Datamania : Le grand pillage de nos données personnelles
Scénario de Audric Gueidan, dessin de Halfbob – 96 pages
Publié le 15 mars 2023 aux éditions Dunod – 16,90€
Nos données personnelles sont une mine d’or, surtout pour les GAFAM qui les exploitent. Audric Gueidan est médiateur numérique. Quand ce passionné d’informatique décide de mettre ses connaissances au profit des autres, il réalise vite que la situation est plus grave que prévu. En marge de l’illectronisme, ce mot-valise inventé pour désigner celles et ceux qui ne maîtrisent pas les codes des ordinateurs, le grand public n’est pas assez conscient des dangers qui guettent lorsque l’on navigue sur le web.
Didactique et bourré de bonnes intentions, Datamania est une plongée dans l’Internet de demain. Un web plus responsable, mais surtout plus conscient, où le pouvoir reviendrait enfin à ses utilisateurs et utilisatrices. En voyageant à travers l’espace numérique, cet essai graphique publié aux éditions Dunod est aussi l’occasion de glaner quelques conseils salutaires pour mieux gérer son mot de passe, ses mails et d’une manière générale, sa vie sur les réseaux. Une lecture courte mais nécessaire, qui frôle l’utilité publique.
Dissident Club
Scénario de Taha Siddiqui, dessin de Hubert Maury – 264 pages
Publié le 15 mars 2023 aux éditions Glénat – 29€
En 2018, le journaliste d’investigation pakistanais Taha Siddiqui est enlevé. Après avoir échappé de peu à une tentative d’assassinat, il quitte son pays pour se réfugier en France. Une fois en sécurité, il va tenter de faire la lumière sur cette affaire, qui relève autant de l’affaire d’État que de son histoire personnelle. Entre bribes autobiographiques et enquête journalistique, Dissident Club est une claque, superbement illustré par le dessinateur et scénariste Hubert Maury. On y découvre le récit d’une enfance radicalisée en Arabie Saoudite, construite sur la haine de l’occident et le respect des sourates. Le ton est faussement léger, et s’assombrit au fur et à mesure du récit.

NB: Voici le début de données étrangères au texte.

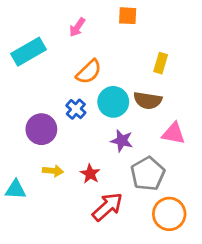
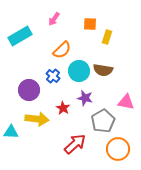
orange square: (128, 16) -> (90, 24), moved
yellow rectangle: (161, 63) -> (107, 37), moved
pink triangle: (174, 133) -> (126, 102), moved
yellow arrow: (53, 171) -> (37, 119), size x1.6
red star: (90, 174) -> (63, 108), moved

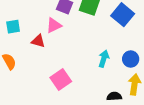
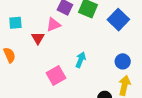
red triangle: (38, 41) -> (38, 38), turned 40
cyan arrow: (104, 59) -> (81, 60), moved

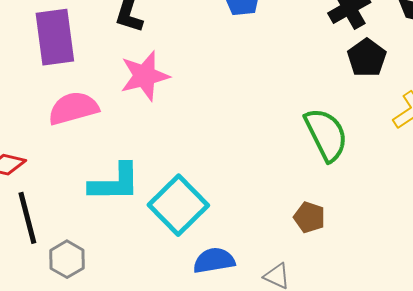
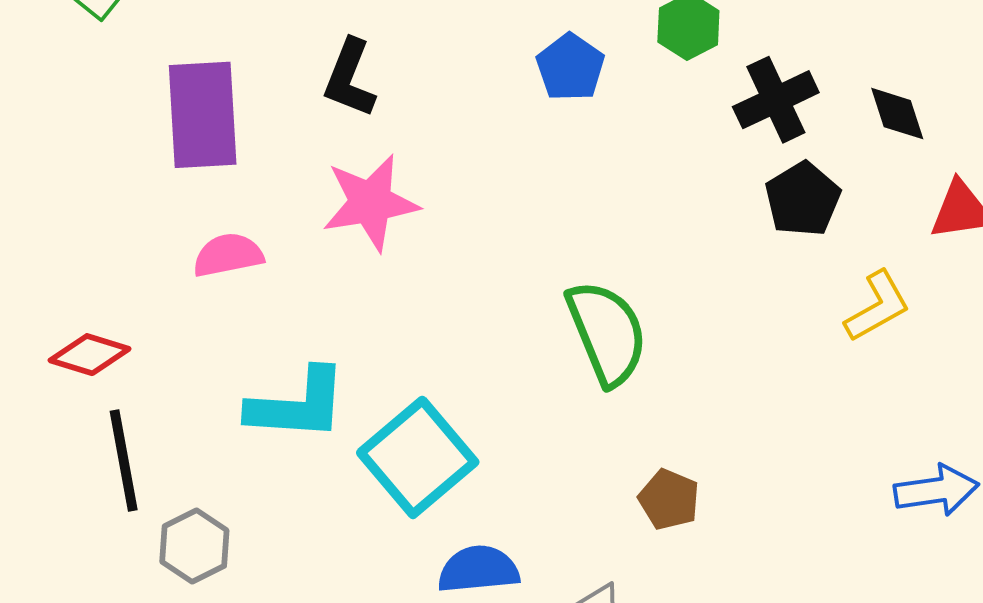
pink semicircle: (73, 108) -> (228, 255), size x0.7
green semicircle: (326, 134) -> (607, 333), moved

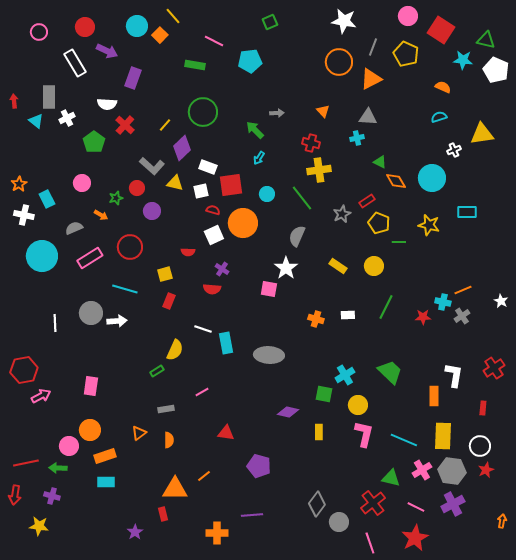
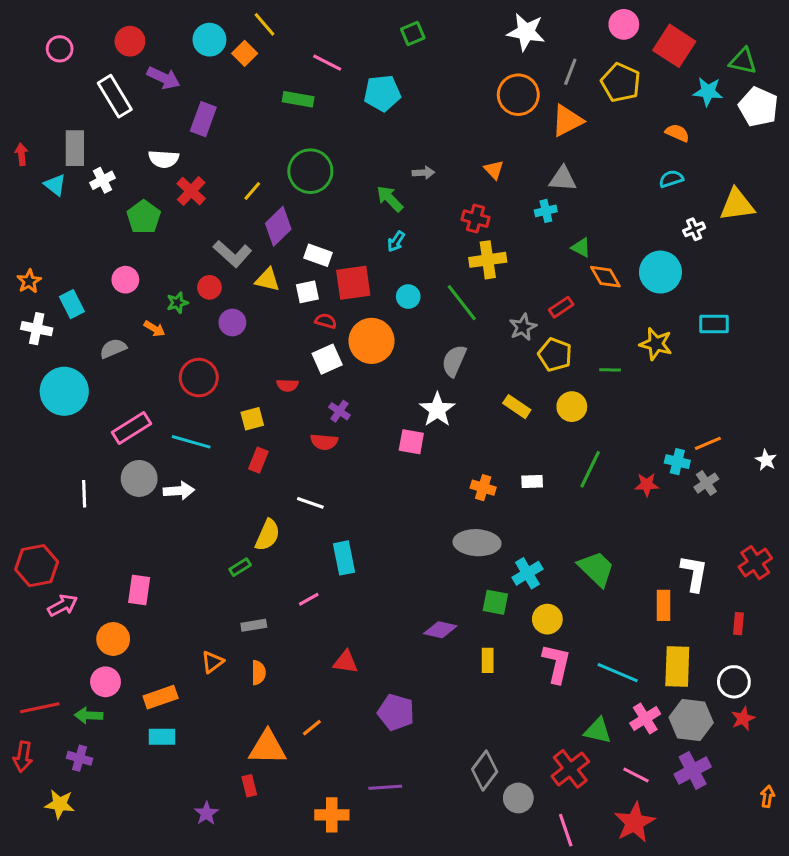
yellow pentagon: (379, 223) -> (555, 355), moved
pink rectangle: (90, 258) -> (131, 428), moved
cyan rectangle: (226, 343) -> (344, 558), moved
gray ellipse: (269, 355) -> (477, 543), moved
orange circle: (90, 430) -> (113, 639), moved

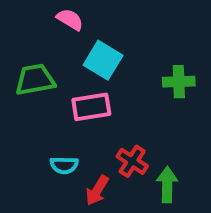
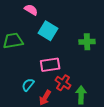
pink rectangle: (91, 107) -> (50, 65), moved
cyan semicircle: (64, 165) -> (28, 85), turned 128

Lauréat du Prix Albert Londres en 2014 pour le reportage La guerre de la polio, Taha Saddiqui est un exemple parmi tant d’autres de ces destins que la profession journalistique n’a pas su protéger correctement. Rappelons que la presse subit de plus en plus de violences et d’attaques ciblées ces derniers mois. En Équateur, cinq attentats coordonnés à la clé USB piégée ont légèrement blessé un journaliste la semaine dernière. Reste que ce nouveau roman graphique édité chez Glénat est un témoignage nécessaire, et poignant.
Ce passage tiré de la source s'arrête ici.